By containing Mn element, a composition range in which a β-phase may exist is broaden to the low Al side, thereby the cold workability of the Cu—Al—Mn-based shape-memory alloy is significantly improved. If the content of Mn element is lower than 7.2 mass %, sufficient cold workability cannot be obtained, and a β-single phase cannot be formed at a high temperature region. Furthermore, when the content of Mn element is more than 14.3 mass %, sufficient shape-memory properties cannot be obtained. A preferable content of Mn is 9.7 to 12.7 mass %, and by adjusting Mn amount in this range, a martensitic transformation temperature can be adjusted.
Ni, Co, Fe, Sn and Sb are effective elements for reinforcing a matrix tissue. Preferable contents of each of Ni and Fe are 0.001 to 3 mass %. Co also effects precipitation reinforcement by forming CoAl, but when Co is excessive, the toughness of the alloy is decreased. A preferable content of Co is 0.001 to 2 mass %. Preferable contents of each of Sn and Sb are 0.001 to 1 mass %.
Ti binds to N and O, which are elements that inhibit alloy properties, to form an oxide and a nitride. Furthermore, when it is added together with B, Ti forms a boride that contributes to precipitation reinforcement. A preferable content of Ti is 0.001 to 2 mass %.
W, V, Nb, Mo and Zr have an effect to improve hardness to thereby improve wear resistance. Furthermore, since these elements are hardly dissolved in an alloy matrix, they precipitate as a bcc crystal and are effective for reinforcement of precipitation. Preferable contents of each of W, V, Nb, Mo and Zr are 0.001 to 1 mass %.
Cr is an effective element for maintaining wear resistance and corrosion resistance. A preferable content of Cr is 0.001 to 2 mass %.
Si has an effect to improve corrosion resistance. A preferable content of Si is 0.001 to 2 mass %.
Mg is effective for improving hot workability and toughness by removing N and O that are elements that inhibit alloy properties and fixing S that is an inhibitory element as a sulfide, but leads to particle boundary segregation and causes embrittlement when it is added by a large amount. A preferable content of Mg is 0.001 to 0.5 mass %.

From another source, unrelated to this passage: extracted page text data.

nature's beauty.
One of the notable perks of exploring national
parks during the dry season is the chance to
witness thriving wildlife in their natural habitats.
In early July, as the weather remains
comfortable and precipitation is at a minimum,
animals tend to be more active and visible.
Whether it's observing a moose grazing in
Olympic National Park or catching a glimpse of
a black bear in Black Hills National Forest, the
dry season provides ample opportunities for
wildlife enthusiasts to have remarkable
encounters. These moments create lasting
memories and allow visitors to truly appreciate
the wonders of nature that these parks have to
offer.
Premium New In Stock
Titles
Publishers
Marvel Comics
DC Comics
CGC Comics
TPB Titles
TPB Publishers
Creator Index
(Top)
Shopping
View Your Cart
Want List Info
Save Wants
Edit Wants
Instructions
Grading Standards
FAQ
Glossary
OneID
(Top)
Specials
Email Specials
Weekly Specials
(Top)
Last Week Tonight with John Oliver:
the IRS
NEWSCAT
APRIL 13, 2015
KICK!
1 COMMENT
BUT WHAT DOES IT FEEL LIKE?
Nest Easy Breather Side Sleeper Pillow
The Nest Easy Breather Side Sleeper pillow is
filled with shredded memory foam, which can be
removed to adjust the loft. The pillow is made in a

P acts as a deoxidizing agent and has an effect to improve toughness. A preferable content of P is 0.01 to 0.5 mass %.
Be has an effect to reinforce a matrix tissue. A preferable content of Be is 0.001 to 1 mass %.

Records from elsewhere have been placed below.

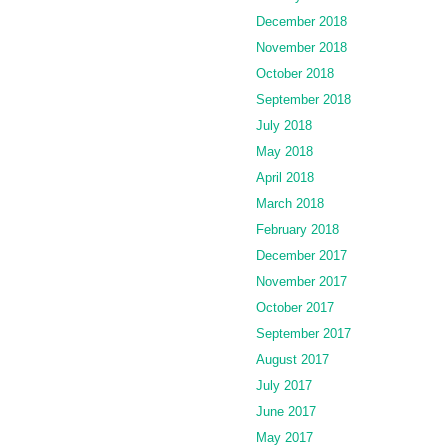
December 2018
November 2018
October 2018
September 2018
July 2018
May 2018
April 2018
March 2018
February 2018
December 2017
November 2017
October 2017
September 2017
August 2017
July 2017
June 2017
May 2017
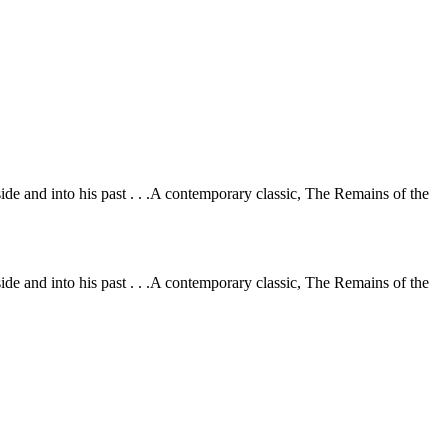
ide and into his past . . .A contemporary classic, The Remains of the
ide and into his past . . .A contemporary classic, The Remains of the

Zn has an effect to raise a martensitic transformation temperature. A preferable content of Zn is 0.001 to 5 mass %.
B and C segregate in a particle boundary and have an effect of reinforcing the particle boundary. Preferable contents of each of B and C are 0.001 to 0.5 mass %.
For S, by adding S to a Cu—Al—Mn-based shape-memory alloy, a trace amount of a sulfide such as MnS is formed inside of the material, thereby excellent cut processability is expressed. A preferable content of S is 0.001 to 0.3 mass %.

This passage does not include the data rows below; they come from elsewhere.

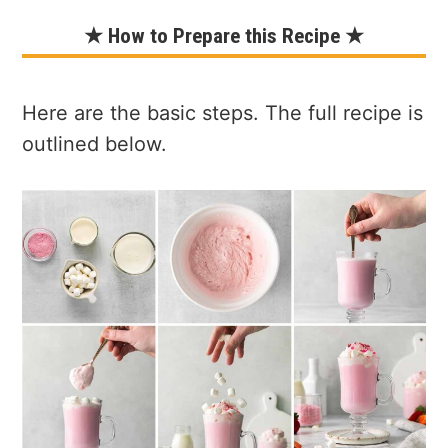
★ How to Prepare this Recipe ★
Here are the basic steps. The full recipe is
outlined below.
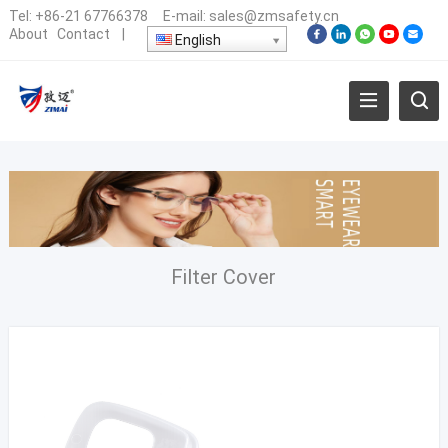
Tel:
+86-21 67766378
E-mail:
sales@zmsafety.cn
About
Contact
|
English
Filter Cover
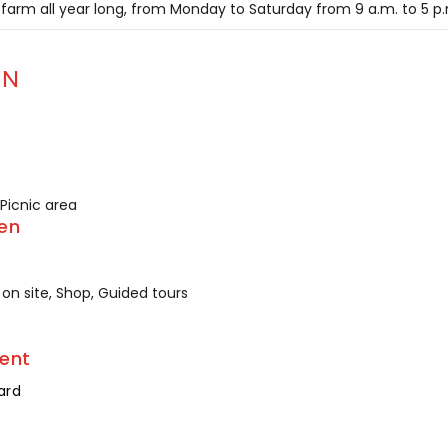
 farm all year long, from Monday to Saturday from 9 a.m. to 5 p
ON
 Picnic area
en
on site, Shop, Guided tours
ent
ard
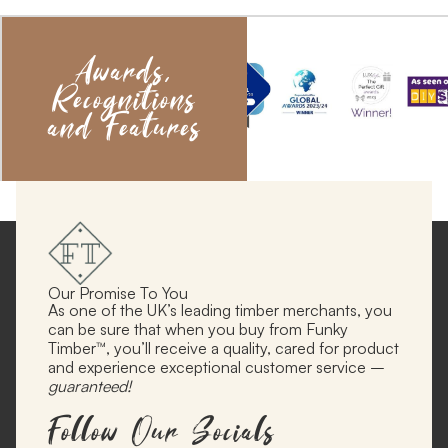
Awards,
Recognitions
and Features
Our Promise To You
As one of the UK’s leading timber merchants, you
can be sure that when you buy from Funky
Timber™, you’ll receive a quality, cared for product
and experience exceptional customer service –
guaranteed!
Follow Our Socials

Ge has an effect to raise a martensitic transformation temperature. A preferable content of Ge is 0.001 to 1 mass %.
Bi is an effective element for improving cut processability. A preferable content of Bi is 0.001 to 1 mass %.
Ag has an effect to improve cold workability. A preferable content of Ag is 0.001 to 2 mass %.
The misch metal acts as a deoxidizing agent and has an effect to improve toughness. A preferable content of the misch metal is 0.001 to 5 mass %.
[Process for Producing Cu—Al—Mn-Based Shape-Memory Alloy]
An outline of the process for producing a Cu—Al—Mn-based shape-memory alloy having a maximum crystal particle size of more than 8 mm will be shown below.
(1) A Cu—Al—Mn-based shape-memory alloy including the above-mentioned components is melted in a melting furnace such as a high-frequency melting furnace and casted into a mold to prepare an ingot.
(2) The above-mentioned ingot is mold-processed into a predetermined shape by hot forging or hot rolling (600 to 900° C.) and cold rolling or wire drawing.
(3) The Cu—Al—Mn-based shape-memory alloy formed into a predetermined shape is heat-treated in a range of 400 to 950° C. In the heat treatment, the alloy is maintained at a temperature within the range from a β-single phase region temperature to a 2-phase region temperature of β+α and an α-phase is precipitated during cooling, thereafter a heat treatment is conducted again at a β-single phase region temperature. It is preferable that this heat treatment is conducted once or twice or more. In general, the β-single phase region temperature is 700 to 950° C., and the 2-phase region temperature of β+α is 400 to 850° C.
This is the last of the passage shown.